Given records:
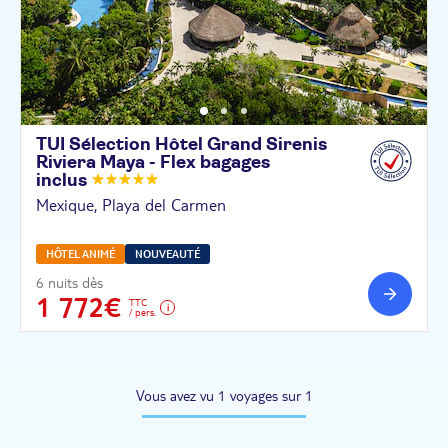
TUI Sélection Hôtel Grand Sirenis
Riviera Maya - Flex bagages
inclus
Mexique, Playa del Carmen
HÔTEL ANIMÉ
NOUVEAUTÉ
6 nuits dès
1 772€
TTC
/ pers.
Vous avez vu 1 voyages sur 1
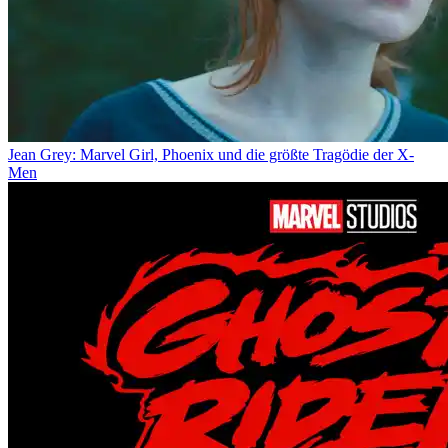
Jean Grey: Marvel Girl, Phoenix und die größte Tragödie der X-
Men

---

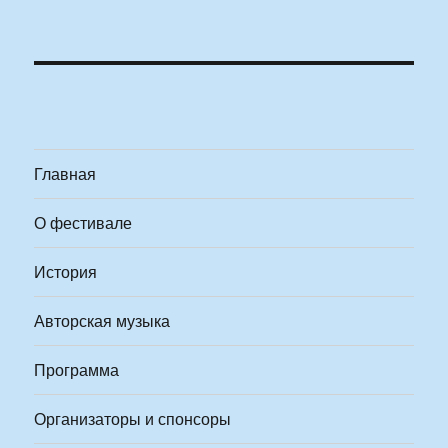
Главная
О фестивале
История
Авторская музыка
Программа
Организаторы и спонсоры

Exercise requirements: In the records above, find the line with "Авторская музыка"; write out exactly that line and each one after it, stopping after the line with "Организаторы и спонсоры".

Answer for the task:
Авторская музыка
Программа
Организаторы и спонсоры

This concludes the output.